Segundo o projeto, quem for pego com material irregular será multado em R$ 100 por cada conjunto de material apreendido, com um limite máximo de R$ 2 mil. Caso o uso do cerol ocorra em áreas de trânsito intenso de pedestres e veículos, na vizinhança de escolas, hospitais, instalações públicas ou redes expostas de eletricidade, a multa será de R$ 100 por material, mais 100%.

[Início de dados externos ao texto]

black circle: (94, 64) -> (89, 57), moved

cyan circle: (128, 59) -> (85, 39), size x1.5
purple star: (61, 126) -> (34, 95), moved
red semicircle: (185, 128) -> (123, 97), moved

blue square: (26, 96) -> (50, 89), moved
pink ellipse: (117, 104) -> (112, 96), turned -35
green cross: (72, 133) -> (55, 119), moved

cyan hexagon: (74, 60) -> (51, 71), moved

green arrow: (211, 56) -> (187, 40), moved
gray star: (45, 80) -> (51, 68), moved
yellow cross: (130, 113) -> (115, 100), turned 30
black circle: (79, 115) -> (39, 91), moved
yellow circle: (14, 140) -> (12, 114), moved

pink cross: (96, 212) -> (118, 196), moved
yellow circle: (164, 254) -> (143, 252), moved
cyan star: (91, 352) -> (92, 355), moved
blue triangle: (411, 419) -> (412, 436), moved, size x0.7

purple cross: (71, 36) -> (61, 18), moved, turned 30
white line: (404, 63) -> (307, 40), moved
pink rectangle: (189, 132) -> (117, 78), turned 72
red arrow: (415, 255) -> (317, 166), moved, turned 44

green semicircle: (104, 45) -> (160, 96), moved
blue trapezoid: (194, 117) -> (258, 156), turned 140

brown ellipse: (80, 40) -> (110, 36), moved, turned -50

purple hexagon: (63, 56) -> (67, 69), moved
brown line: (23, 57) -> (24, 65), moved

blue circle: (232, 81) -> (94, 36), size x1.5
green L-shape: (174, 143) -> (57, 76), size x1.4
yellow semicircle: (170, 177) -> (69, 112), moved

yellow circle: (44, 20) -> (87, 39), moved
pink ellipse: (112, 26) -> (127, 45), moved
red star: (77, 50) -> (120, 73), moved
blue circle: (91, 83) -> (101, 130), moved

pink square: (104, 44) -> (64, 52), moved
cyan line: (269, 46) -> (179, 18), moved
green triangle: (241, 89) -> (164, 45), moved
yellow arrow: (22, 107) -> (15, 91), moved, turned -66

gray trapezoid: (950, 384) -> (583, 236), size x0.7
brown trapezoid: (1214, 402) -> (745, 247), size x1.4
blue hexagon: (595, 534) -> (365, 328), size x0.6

O valor arrecadado com as multas deve ser investido em campanhas educativas que visem à divulgação dos perigos do cerol para a sociedade. As campanhas devem ser intensificadas 30 dias antes do período que antecede as férias de escolas públicas.
O projeto determina ainda que todos os estabelecimentos que comercializarem quaisquer tipos de cola devem afixar placas explicitando a proibição da utilização da mistura.
Segundo o parlamentar, “o cerol é uma verdadeira arma branca”. Em caso de acidentes mais graves, muitas pessoas têm seus membros amputados ou até mesmo podem morrer. A maioria dos acidentes envolve motociclistas que trafegam em vias próximas onde ocorre a prática.